Study material:
* * *
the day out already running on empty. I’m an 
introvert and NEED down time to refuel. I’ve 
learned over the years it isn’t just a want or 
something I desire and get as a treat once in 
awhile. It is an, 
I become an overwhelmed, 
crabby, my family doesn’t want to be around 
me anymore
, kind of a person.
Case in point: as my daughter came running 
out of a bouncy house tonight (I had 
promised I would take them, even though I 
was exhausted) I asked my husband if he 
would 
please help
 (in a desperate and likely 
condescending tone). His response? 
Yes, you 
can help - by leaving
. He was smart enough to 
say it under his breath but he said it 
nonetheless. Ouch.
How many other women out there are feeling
* * *
To do:
Nothing but the complete listing, repeated exactly, belongs in the answer.

Exercise answer:
the day out already running on empty. I’m an 
introvert and NEED down time to refuel. I’ve 
learned over the years it isn’t just a want or 
something I desire and get as a treat once in 
awhile. It is an, 
I become an overwhelmed, 
crabby, my family doesn’t want to be around 
me anymore
, kind of a person.
Case in point: as my daughter came running 
out of a bouncy house tonight (I had 
promised I would take them, even though I 
was exhausted) I asked my husband if he 
would 
please help
 (in a desperate and likely 
condescending tone). His response? 
Yes, you 
can help - by leaving
. He was smart enough to 
say it under his breath but he said it 
nonetheless. Ouch.
How many other women out there are feeling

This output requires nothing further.